Health Care System in the United States
There have been three main forces responsible for the downsizing of hospitals in the United States. These are rising health care costs, a struggling economy, and a shrinking population of doctors and nurses (Shi & Singh, 2013). The new health care law will affect this trend by providing a large number of people with health insurance. Since these people previously did not have this insurance, they did not see the doctor as often as they should have. This led them to use the emergency room instead, and only when a problem that could have been more easily treated became a serious and significant issue (Dail, 2012; Shi & Singh, 2013). Because these people were uninsured, they also could not pay their medical bills, which placed a heavy burden on the taxpayers (Dail, 2012). Some of that will be eased by the health care law and the changes it will make. It seems as though inpatient care may increase, as well, because some people who really need this care will now be able to afford it.
That is very important, as people were suffering with significant conditions and even dying from problems that could have been treated if they had better (or any) insurance. There will still be plenty of people who do not see the doctor regularly, often because they have a fear or phobia, but for the many who know they need to see the doctor and who want to see the doctor, having insurance will allow them to do so without fear that they cannot pay or that they are going to lose their home or other valuable possessions because of medical bills. Hospitals often close because they lose money. Some of that will be adjusted by more patients having insurance, but hospitals also need to find ways to scale back to the extent that they can still provide good quality care and make a profit. Sometimes, bigger is not always better, and hospital that are smaller and more focused may find that they perform better than their larger counterparts as the health care law takes effect.

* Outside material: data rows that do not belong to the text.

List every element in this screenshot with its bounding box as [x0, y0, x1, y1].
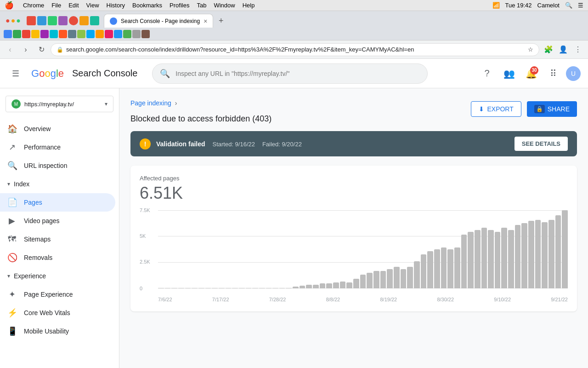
- breadcrumb: Page indexing ›: [130, 99, 271, 107]
- forward-btn[interactable]: ›: [19, 43, 32, 56]
- breadcrumb-link[interactable]: Page indexing: [130, 99, 171, 107]
- index-section-header[interactable]: ▾ Index: [0, 175, 119, 193]
- bookmark-icon[interactable]: ☆: [528, 46, 533, 53]
- bar-item: [226, 288, 232, 288]
- menu-help[interactable]: Help: [243, 2, 255, 9]
- bar-item: [333, 282, 339, 288]
- y-label-2500: 2.5K: [140, 259, 150, 264]
- notifications-btn[interactable]: 🔔 30: [522, 64, 540, 83]
- address-bar[interactable]: 🔒 search.google.com/search-console/index…: [51, 43, 539, 56]
- sidebar-item-url-inspection[interactable]: 🔍 URL inspection: [0, 156, 115, 175]
- search-icon: 🔍: [7, 161, 17, 171]
- bar-item: [475, 230, 481, 289]
- validation-text: Validation failed Started: 9/16/22 Faile…: [156, 140, 509, 148]
- menu-edit[interactable]: Edit: [68, 2, 79, 9]
- removals-icon: 🚫: [7, 253, 17, 263]
- new-tab-btn[interactable]: +: [215, 15, 226, 26]
- search-input[interactable]: [175, 70, 420, 77]
- bar-item: [407, 267, 413, 288]
- avatar[interactable]: U: [566, 66, 581, 81]
- sidebar-item-overview[interactable]: 🏠 Overview: [0, 120, 115, 138]
- apple-menu[interactable]: 🍎: [5, 1, 14, 10]
- sidebar-item-label-removals: Removals: [24, 254, 52, 261]
- bar-item: [340, 282, 346, 288]
- bar-item: [427, 251, 433, 288]
- bar-item: [562, 210, 568, 288]
- hamburger-menu-btn[interactable]: ☰: [7, 65, 24, 82]
- sidebar-item-sitemaps[interactable]: 🗺 Sitemaps: [0, 230, 115, 248]
- sidebar-item-core-web-vitals[interactable]: ⚡ Core Web Vitals: [0, 304, 115, 322]
- menu-window[interactable]: Window: [214, 2, 235, 9]
- notification-count: 30: [530, 66, 538, 75]
- mac-menubar: 🍎 Chrome File Edit View History Bookmark…: [0, 0, 588, 11]
- admin-btn[interactable]: 👥: [500, 64, 518, 83]
- see-details-button[interactable]: SEE DETAILS: [514, 137, 568, 151]
- bar-item: [488, 230, 494, 289]
- back-btn[interactable]: ‹: [4, 43, 17, 56]
- page-title: Blocked due to access forbidden (403): [130, 114, 271, 124]
- bar-item: [259, 288, 265, 288]
- bar-item: [454, 247, 460, 288]
- bar-item: [246, 288, 252, 288]
- collapse-icon: ▾: [7, 181, 10, 187]
- search-bar[interactable]: 🔍: [152, 63, 428, 84]
- bar-item: [535, 220, 541, 288]
- menu-profiles[interactable]: Profiles: [170, 2, 189, 9]
- bar-item: [178, 288, 184, 288]
- tab-close-btn[interactable]: ×: [204, 17, 207, 25]
- profile-btn[interactable]: 👤: [557, 43, 570, 56]
- index-section-label: Index: [14, 180, 29, 188]
- y-label-7500: 7.5K: [140, 207, 150, 213]
- experience-icon: ✦: [7, 289, 17, 299]
- extensions-btn[interactable]: 🧩: [542, 43, 555, 56]
- help-btn[interactable]: ?: [478, 64, 496, 83]
- sidebar-item-performance[interactable]: ↗ Performance: [0, 138, 115, 156]
- clock: Tue 19:42: [505, 2, 532, 9]
- page-header: Page indexing › Blocked due to access fo…: [130, 99, 577, 124]
- export-button[interactable]: ⬇ EXPORT: [471, 101, 521, 117]
- sidebar: M https://myreplay.tv/ ▾ 🏠 Overview ↗ Pe…: [0, 88, 119, 368]
- web-vitals-icon: ⚡: [7, 308, 17, 318]
- wifi-icon: 📶: [492, 2, 500, 9]
- experience-section-header[interactable]: ▾ Experience: [0, 267, 119, 285]
- bar-item: [212, 288, 218, 288]
- menu-bookmarks[interactable]: Bookmarks: [132, 2, 162, 9]
- sitemaps-icon: 🗺: [7, 235, 17, 244]
- app-title: Search Console: [72, 68, 137, 79]
- menu-chrome[interactable]: Chrome: [23, 2, 44, 9]
- google-logo: Google: [31, 68, 64, 80]
- y-label-0: 0: [140, 286, 142, 291]
- mobile-icon: 📱: [7, 326, 17, 336]
- menu-view[interactable]: View: [86, 2, 99, 9]
- sidebar-item-pages[interactable]: 📄 Pages: [0, 193, 115, 212]
- bar-item: [421, 254, 427, 288]
- site-selector[interactable]: M https://myreplay.tv/ ▾: [6, 96, 113, 112]
- performance-icon: ↗: [7, 142, 17, 152]
- bars-area: [158, 210, 568, 288]
- share-button[interactable]: 🔒 SHARE: [527, 101, 577, 117]
- active-tab[interactable]: Search Console - Page indexing ×: [104, 14, 213, 28]
- more-btn[interactable]: ⋮: [571, 43, 584, 56]
- reload-btn[interactable]: ↻: [35, 43, 48, 56]
- dropdown-arrow-icon: ▾: [105, 101, 107, 107]
- bar-item: [279, 288, 285, 288]
- sidebar-item-video-pages[interactable]: ▶ Video pages: [0, 212, 115, 230]
- menu-file[interactable]: File: [51, 2, 61, 9]
- sidebar-item-mobile-usability[interactable]: 📱 Mobile Usability: [0, 322, 115, 340]
- sidebar-item-label-video-pages: Video pages: [24, 217, 60, 224]
- export-icon: ⬇: [479, 105, 484, 113]
- content-area: Page indexing › Blocked due to access fo…: [119, 88, 588, 368]
- search-icon: 🔍: [160, 69, 170, 79]
- apps-btn[interactable]: ⠿: [544, 64, 562, 83]
- menu-history[interactable]: History: [107, 2, 125, 9]
- validation-failed: Failed: 9/20/22: [262, 141, 302, 148]
- bar-item: [508, 230, 514, 289]
- sidebar-item-page-experience[interactable]: ✦ Page Experience: [0, 285, 115, 304]
- menu-tab[interactable]: Tab: [197, 2, 206, 9]
- bar-item: [360, 275, 366, 288]
- bar-item: [232, 288, 238, 288]
- sidebar-item-removals[interactable]: 🚫 Removals: [0, 248, 115, 267]
- menu-extras-icon: ☰: [578, 2, 583, 9]
- sidebar-item-label-url-inspection: URL inspection: [24, 162, 67, 169]
- bar-item: [447, 249, 453, 288]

There are a number of underserved populations in the United States. One such population is single mothers who often live in poverty while trying to raise their children (Dail, 2012). They are underserved because they often do not make enough to afford health insurance, but they may make too much for government assistance (Dail, 2012). Additionally, they can run into trouble if the father of their children is not paying child support reliably, but this is not the case for all single mothers. The main, current health care program in the U.S. that addresses this population is Medicaid, but there is a "gap" that many single mothers fall into, where they make just slightly above what they "need" to in order to be covered by insurance (Dail, 2012). Because they barely make over what is required for Medicaid coverage, they do not have enough money to pay for their own health insurance, and certainly cannot afford to cover their children. That is the main weakness of Medicaid, because that gap is a serious issue that will be at least partially addressed by the new health care law (Dail, 2012).